Boško Simonović

Personal information
- Date of birth: 12 February 1898
- Place of birth: Šid, Austria-Hungary
- Date of death: 5 August 1965 (aged 67)
- Place of death: Belgrade, SFR Yugoslavia
- Position: Goalkeeper

Senior career*
- Years: Team / Apps / (Gls)
- SK Srpski mač
- BSK Beograd

Managerial career
- 1929: Vojvodina
- 1930–1932: Kingdom of Yugoslavia
- 1933–1934: Kingdom of Yugoslavia
- 1935: Kingdom of Yugoslavia
- 1939: Kingdom of Yugoslavia
- 1939–1940: Kingdom of Yugoslavia

= Boško Simonović =

Serbian footballer (1898–1965)

Boško Simonović (Serbian Cyrillic: Бoшкo Cимoнoвић; 12 February 1898 – 5 August 1965) was a football coach, player, referee, and administrator. His most notable feat was coaching the Kingdom of Yugoslavia national team at the first World Cup in 1930 in Uruguay.

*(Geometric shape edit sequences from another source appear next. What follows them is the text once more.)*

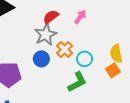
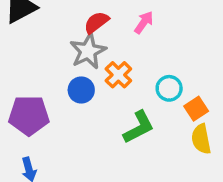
yellow semicircle: (116, 54) -> (201, 139), moved
cyan circle: (85, 59) -> (169, 88), moved

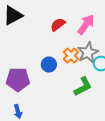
pink arrow: (144, 22) -> (86, 25), size x1.5
gray star: (88, 51) -> (88, 53), moved

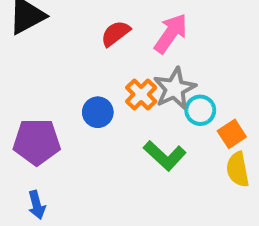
green L-shape: (83, 87) -> (165, 156), turned 70

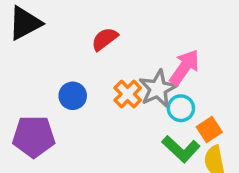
pink arrow: (171, 33) -> (184, 67), moved
blue circle: (98, 112) -> (73, 96), moved
green L-shape: (165, 156) -> (181, 149), moved

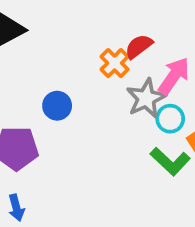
red semicircle: (105, 39) -> (139, 46), moved
orange cross: (128, 94) -> (115, 63), moved

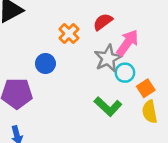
orange cross: (115, 63) -> (69, 34), moved
green L-shape: (170, 161) -> (108, 106), moved

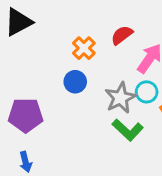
gray star: (108, 58) -> (120, 98), moved
blue circle: (45, 64) -> (75, 82), moved

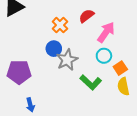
gray star: (120, 98) -> (67, 60), moved
blue arrow: (26, 162) -> (30, 105), moved

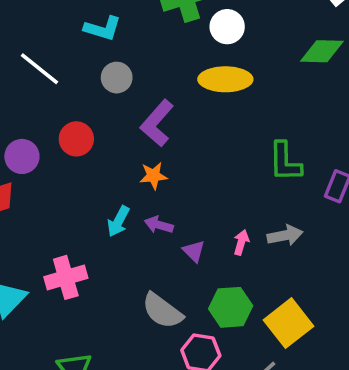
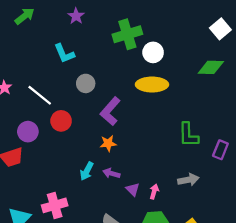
cyan L-shape: (103, 28) -> (64, 53), moved, turned 50
white line: (39, 69) -> (40, 95), moved
pink arrow: (241, 242) -> (154, 192), moved

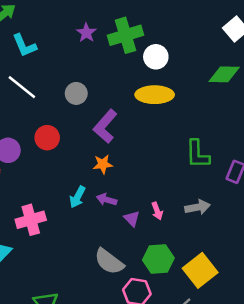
purple star: (76, 16) -> (86, 33), moved
cyan L-shape: (64, 53) -> (24, 45), moved
white line: (40, 95) -> (22, 87), moved
pink arrow: (154, 192) -> (157, 211), moved, turned 144
pink cross: (55, 205) -> (31, 220), moved

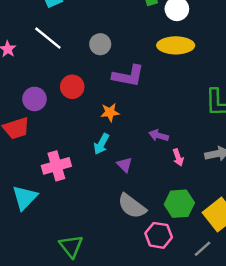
purple L-shape: (105, 126) -> (128, 76), turned -120
orange star: (103, 164) -> (110, 112), moved
purple arrow: (107, 200) -> (159, 135), moved
purple triangle: (132, 219) -> (125, 165), moved

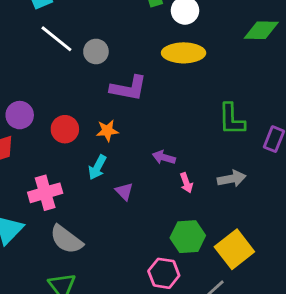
white line: (48, 38) -> (56, 39), moved
red circle: (72, 87) -> (65, 129), moved
gray semicircle: (132, 206) -> (66, 239), moved

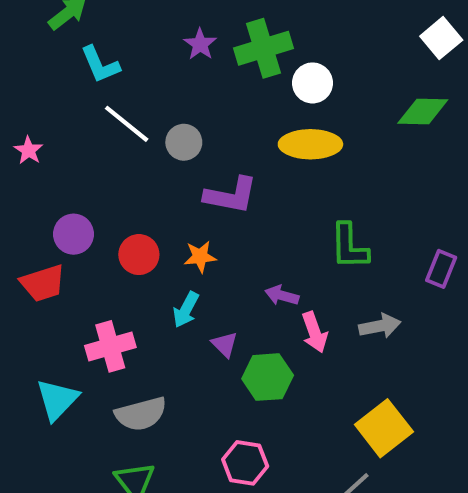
green L-shape: (232, 119) -> (349, 246), moved
pink arrow: (186, 183) -> (315, 332), size x1.4
green hexagon: (188, 237) -> (268, 377), moved
gray semicircle: (66, 239) -> (141, 414), turned -52
pink hexagon: (164, 273) -> (245, 463), moved

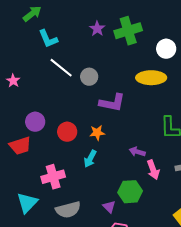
white circle: (312, 83) -> (166, 49), moved
purple triangle: (225, 344) -> (109, 207), moved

Though an architect by vocation, Simonović never worked in the profession he was trained for, instead devoting his whole life to sports – particularly football.

He played football as a goalkeeper in SK Srpski mač and later in BSK. Following a playing career he became a football referee and was the first Serb to referee an international match, in 1923 in Bucharest. He retired from refereeing following a broken leg in a sledding accident.